The reality is this: The church is an amazing gift from God for his people. It gives us a place of fellowship, corporate worship, preaching and teaching of God’s word, the sacraments, and a place where we can use some of the gifts that God has given to us. Families fit into the church; however, the church is not a replacement for discipleship within the home.
Let’s just consider this from a numbers perspective. There are 8760 hours in a year, and we sleep on average for 1/3 of those hours. That leaves 5840 hours remaining in any given year. Now let’s assume that you attend church EVERY Sunday without exception. And let’s say that, as an example, the average Sunday school class is one hour (it’s actually 45 minutes). But assuming your child attends EVERY class on Sunday mornings throughout the year, that means that they would have be given 52 hours of time being taught and discipled. And yes, of course, there are Wednesday events etc. However on average, statistically speaking, the majority of families are not involved in Wednesday night activities in the church. So if there are 52 hours that your child is taught in the church, that leaves 5788 hours that they are elsewhere. How many of those hours are with you?

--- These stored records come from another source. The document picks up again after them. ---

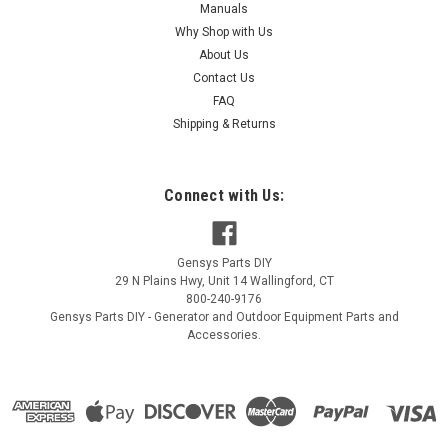
Manuals
Why Shop with Us
About Us
Contact Us
FAQ
Shipping & Returns
Connect with Us:
Gensys Parts DIY
29 N Plains Hwy, Unit 14
Wallingford
,
CT
800-240-9176
Gensys Parts DIY - Generator and Outdoor Equipment Parts and
Accessories.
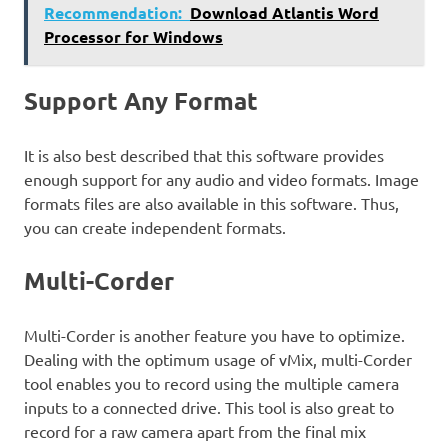
Recommendation:
Download Atlantis Word
Processor for Windows
Support Any Format
It is also best described that this software provides
enough support for any audio and video formats. Image
formats files are also available in this software. Thus,
you can create independent formats.
Multi-Corder
Multi-Corder is another feature you have to optimize.
Dealing with the optimum usage of vMix, multi-Corder
tool enables you to record using the multiple camera
inputs to a connected drive. This tool is also great to
record for a raw camera apart from the final mix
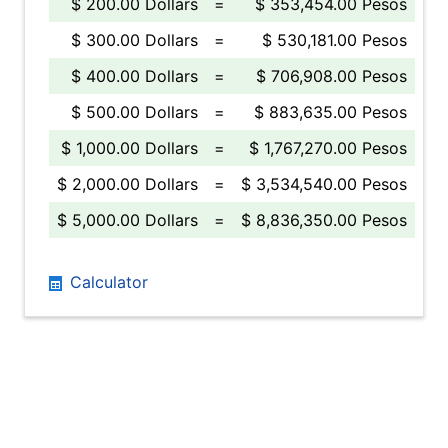
$ 200.00 Dollars
=
$ 353,454.00 Pesos
$ 300.00 Dollars
=
$ 530,181.00 Pesos
$ 400.00 Dollars
=
$ 706,908.00 Pesos
$ 500.00 Dollars
=
$ 883,635.00 Pesos
$ 1,000.00 Dollars
=
$ 1,767,270.00 Pesos
$ 2,000.00 Dollars
=
$ 3,534,540.00 Pesos
$ 5,000.00 Dollars
=
$ 8,836,350.00 Pesos
Calculator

None of this is to say that you should never relax or have just fun time as a family. But it is certainly something to consider when you look at how you are using the time you have with your kids. The church is a gift, and it can help to train and equip you to disciple you kids. It can even take an active role alongside you in that mission! But the church cannot replace what you have been called to as a parent! Get out your iron and ironing board, and take the time to work with, and disciple, your kids for the sake of the gospel, and for the sake of their soul.